Consider the birth of Jesus, born to a virgin who conceived through a miraculous touch of God.

In the Bible, the son born in a miraculous way will become a man of significance. Biblical texts use a motif – in this case, the barren woman – to highlight the theme.

The Bible: dialogue matters

When we read biblical narratives, we need to pay close attention to the dialogue. That’s where the action is, so to speak.

Esau Selling His Birthright (painting circa 16...

Esau Selling His Birthright (painting circa 1627 by Hendrick ter Brugghen) (Photo credit: Wikipedia)

Dialogue carries most of the punch of the story. Biblical narratives are tightly written with no extra words. Every sentence does heavy lifting in terms of the message.

Let’s take a look at some dialogue between two brothers. Here’s the piece we’ll examine:

Once, when Jacob was cooking some stew, Esau came in from the open country, famished. He said to Jacob, “Quick, let me have some of that red stew! I’m famished!”

Jacob replied, “First sell me your birthright.”

“Look, I am about to die,” Esau said. “What good is the birthright to me?”

But Jacob said, “Swear to me first.” So he swore an oath to him, selling his birthright to Jacob.

Then Jacob gave Esau some bread and some lentil stew. He ate and drank, and then got up and left.

Gen 25:29-34 (NIV)

We almost have what writers call a “talking heads” situation with a little action and a lot of talking.

Because characters are developed through the dialogue, what does the dialogue tell us about Jacob and Esau?

Esau is dramatic and driven by his stomach. He overstates his situation. Is he really about to die?

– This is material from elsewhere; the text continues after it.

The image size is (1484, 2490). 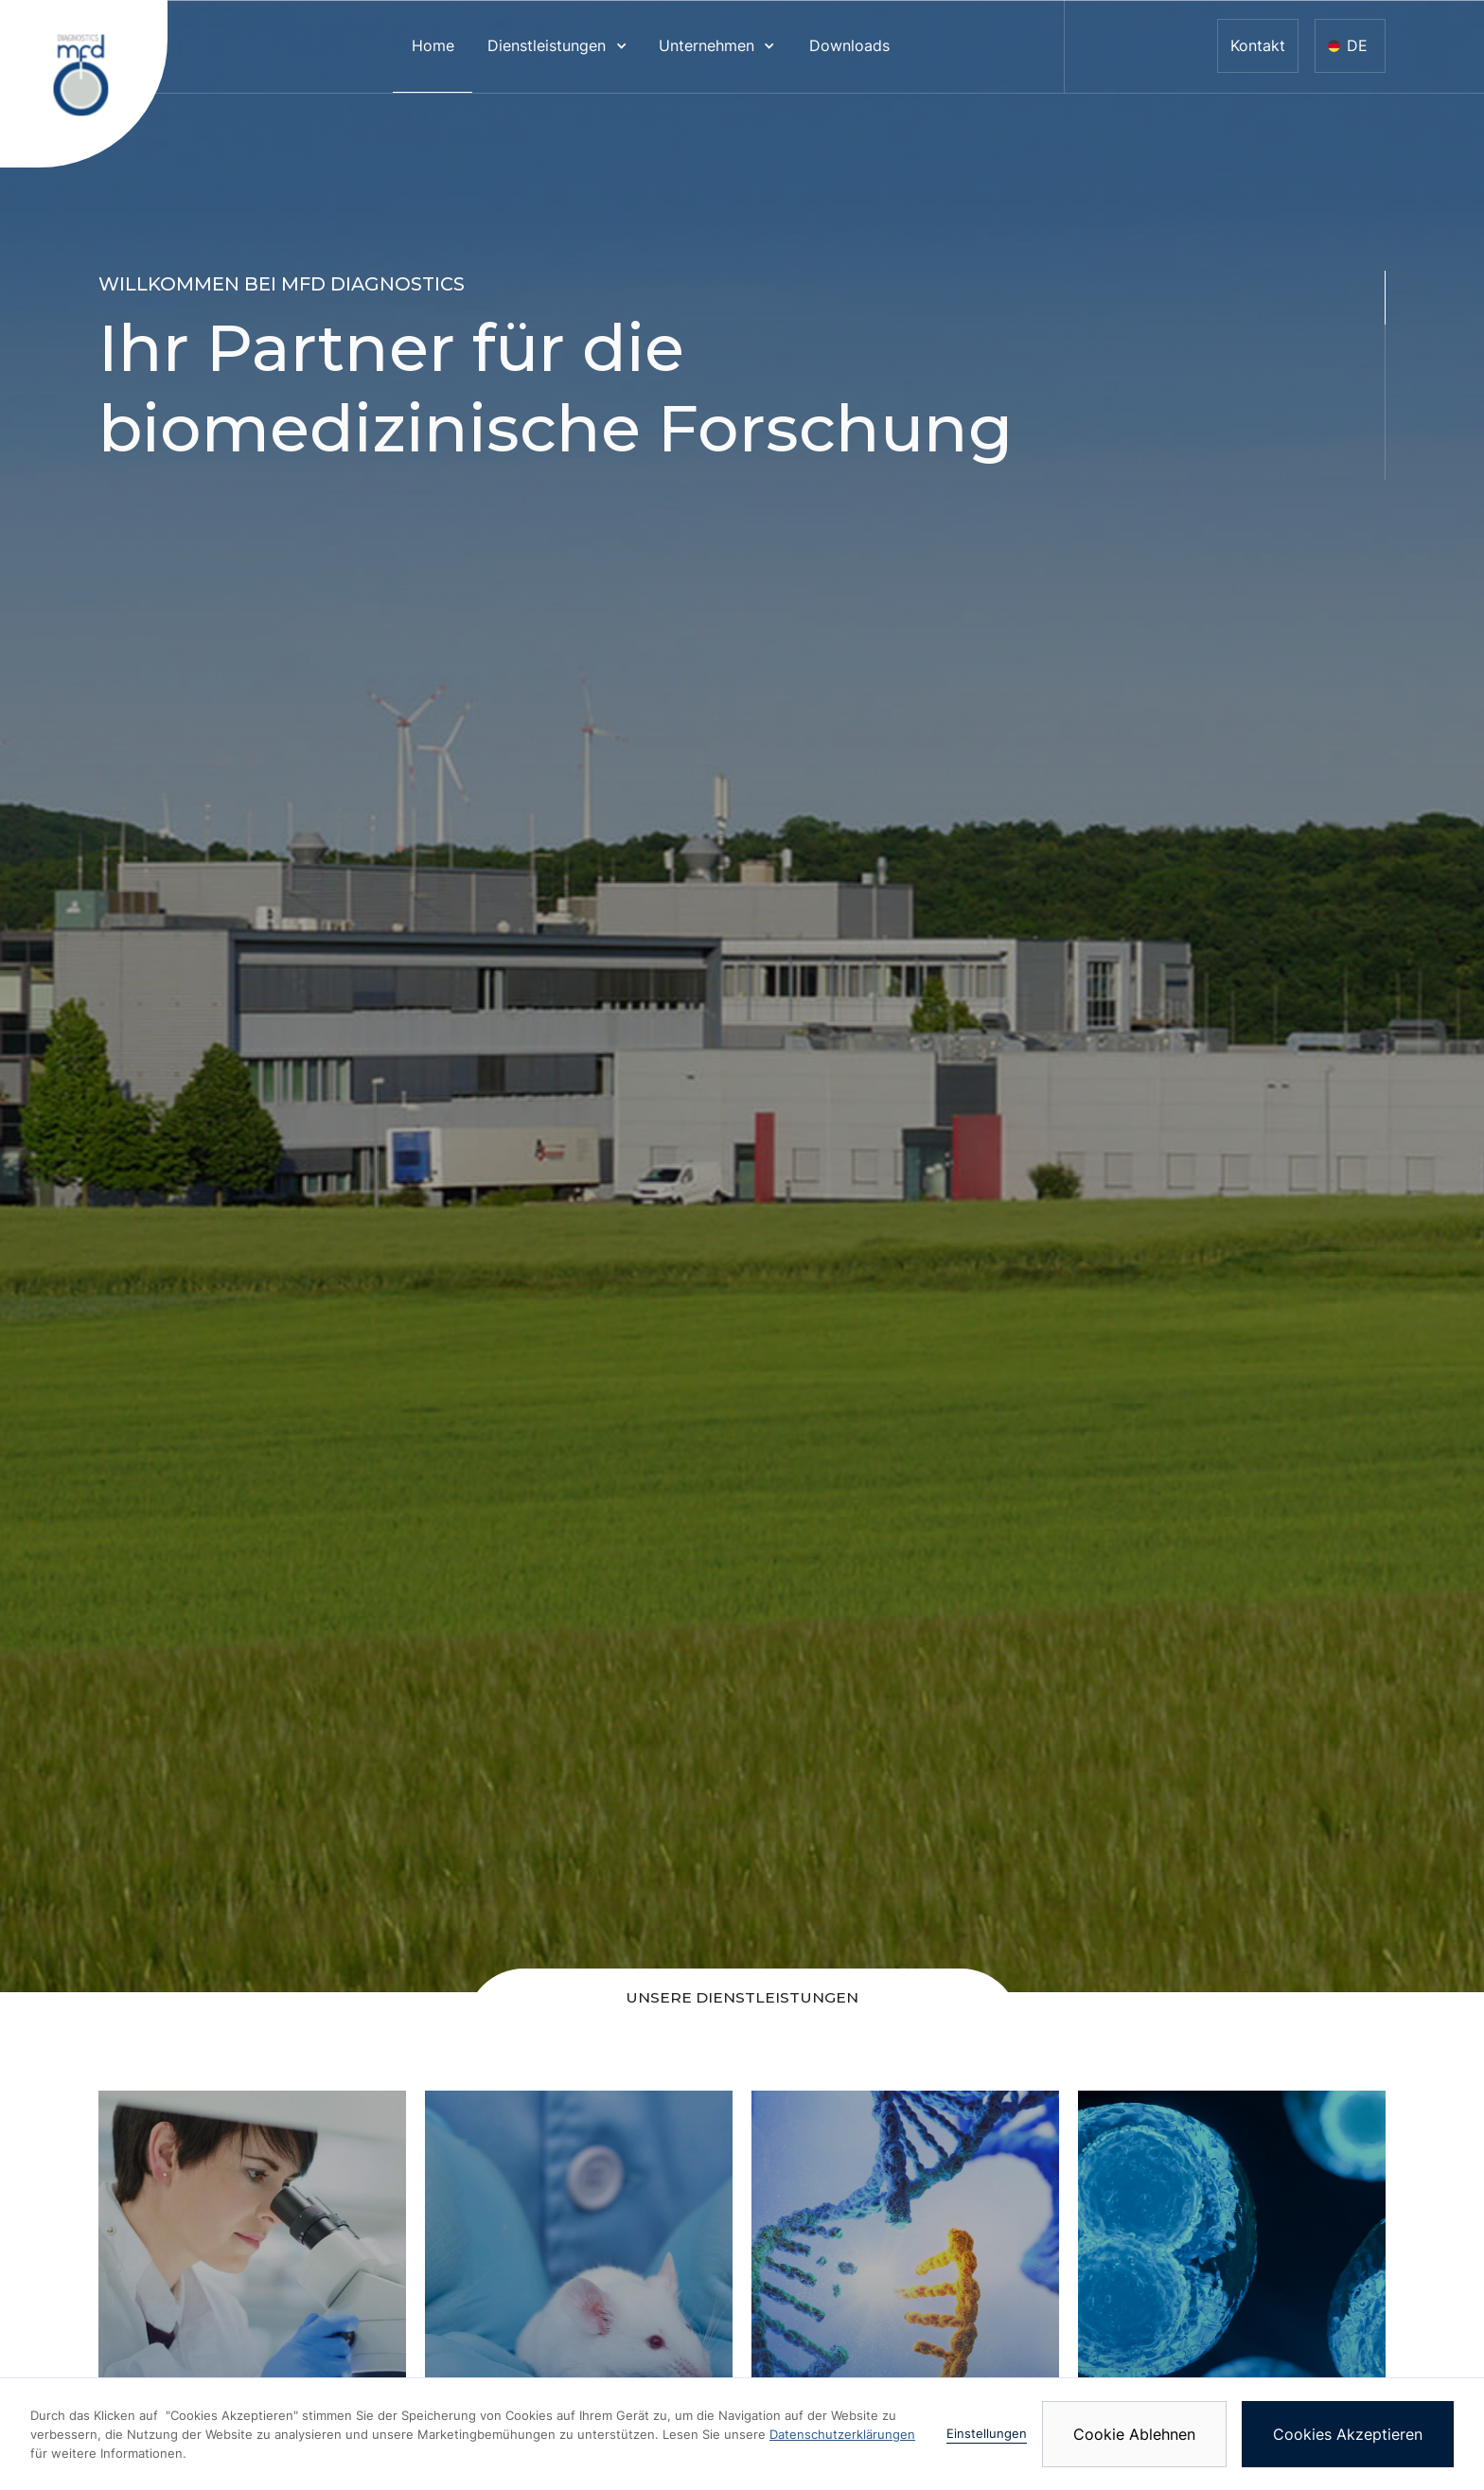 I want to click on Einstellungen [button], so click(x=986, y=2433).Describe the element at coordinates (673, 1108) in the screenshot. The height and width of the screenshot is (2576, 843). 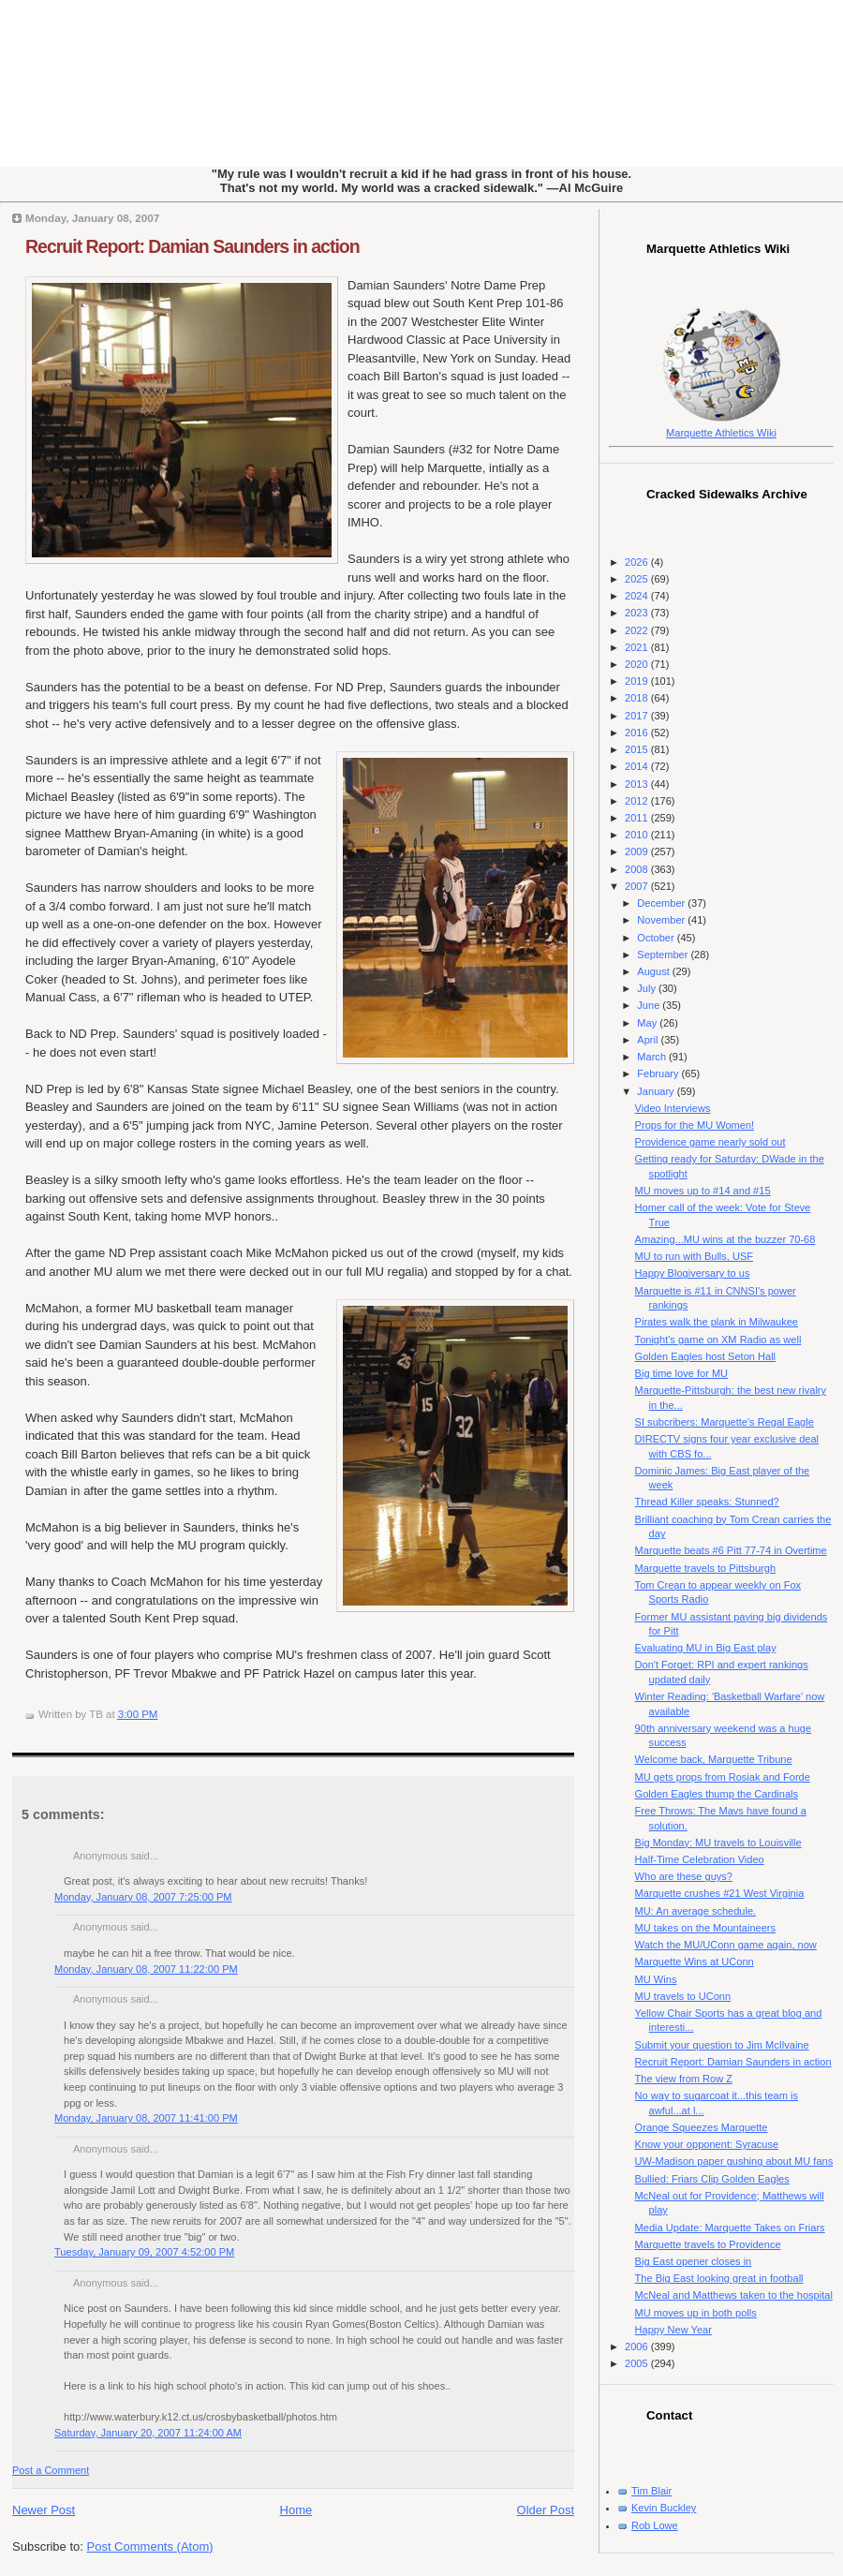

He also doesn’t value his birthright compared to the immediate need: hunger. So he’s not a guy who looks ahead. Right now is what matters for Esau and his own desires trump anything noble.

Jacob, on the other hand, is a guy who sits at home while his brother is out in the field. Was Esau hunting? Working in the field? We’re not told but he was not sitting at the fire cooking stew.

Jacob’s greed keeps him from ladling up the stew for his hard-working brother? Instead, he proposes an unequal exchange: food for birthright.

Jacob’s conscience doesn’t weigh in, even when Esau agrees to the lopsided deal. In fact, Jacob wants the deal locked in with an oath. Jacob is not a man to be trusted.

In a short exchange between brothers, we get a vivid picture of the character of each man. As Genesis unfolds, we see the consequences of Jacob’s greed and craftiness. He becomes a deceiver, a man of lies and crooked deals. And his first deal comes when he swindles his brother.

Jacob’s transformation from deceiver to father of God’s nation is made more amazing in light of this early exchange between Jacob and Esau.

Biblical dialogue carries forward rich meaning and it’s important to read it carefully.